Opowiastki Kieszonkowego Satrapy 7

Kieszonkowy satrapa podrapał się po głowie. Zawsze tak robił, gdy o czymś myślał bardzo intensywnie. Bo gdy mniej intensywnie, co mu się dość rzadko zdarzało, to się nie drapał. Za to, gdy się cieszył zacierał ręce zadowolony, więc wszyscy wtedy widzieli, że on się cieszy i dlatego też się cieszyli. Teraz chciałby się cieszyć, ale nie miał czym.

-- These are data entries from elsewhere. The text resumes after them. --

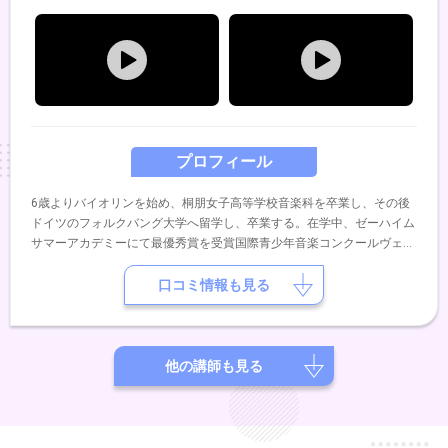
プロフィール
6歳よりバイオリンを始め、桐朋女子高等学校音楽科を卒業し、その後
ドイツのフォルクバング大学へ留学し、卒業する。在学中、ゼーハイム
サマーアカデミーにて最優秀賞を受賞国際青少年音楽コンクールヴェス
トハーレン州にて２位受賞これまでに石井志津子、山口裕之、ヤチェッ
ク・クリムキーヴィッチ氏に師事。現在、バイオリンの講師をメインに
口コミ情報も見る
活動中。
他の講師も見る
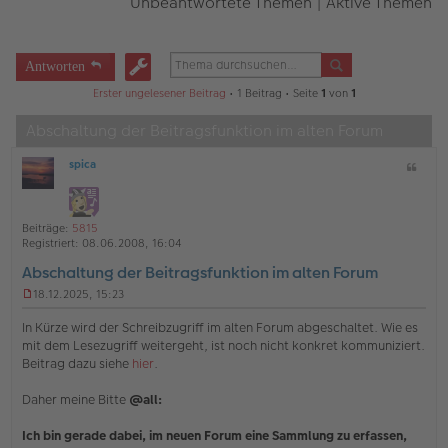
Unbeantwortete Themen
|
Aktive Themen
Antworten
Erster ungelesener Beitrag
• 1 Beitrag • Seite
1
von
1
Abschaltung der Beitragsfunktion im alten Forum
spica
Z
O
i
ff
t
l
a
i
Beiträge:
5815
t
n
Registriert:
08.06.2008, 16:04
e
Abschaltung der Beitragsfunktion im alten Forum
18.12.2025, 15:23
U
n
In Kürze wird der Schreibzugriff im alten Forum abgeschaltet. Wie es
g
mit dem Lesezugriff weitergeht, ist noch nicht konkret kommuniziert.
e
Beitrag dazu siehe
hier
.
l
e
s
Daher meine Bitte
@all:
e
n
Ich bin gerade dabei, im neuen Forum eine Sammlung zu erfassen,
e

Wszystko przez te, no jak im tam…wirusy co są tak małe, że ich wcale nie widać, i tak naprawdę to ich pewnie nie ma, bo jak być może coś czego nie widać? No więc tych wirusów nie ma a ludzie chorują i to tak chorują, że ten z Krzywą Gębą mu powiedział, że niedługo zabraknie miejsc w szpitalach i zabraknie dla niech respiratorów. Nie wiadomo o co chodzi z tymi respiratorami, bo przecież ten z Zmęczony kupił ich tyle, że miało wystarczyć dla wszystkich. A teraz mówią, że nie wystarczy. Znaczy, że ktoś ukradł. A jak ukradł to trzeba by znaleźć tego złodzieja i osądzić. Tylko kto ma go złapać, jak Twardy się zbiesił i nie chce już prowadzić żadnych śledztw w sprawie kradzieży, tylko chce je prowadzić przeciwko temu z Krzywą Gębą, za to że ten chce go z rządu wyrzucić, choć jeszcze rządu nie ma.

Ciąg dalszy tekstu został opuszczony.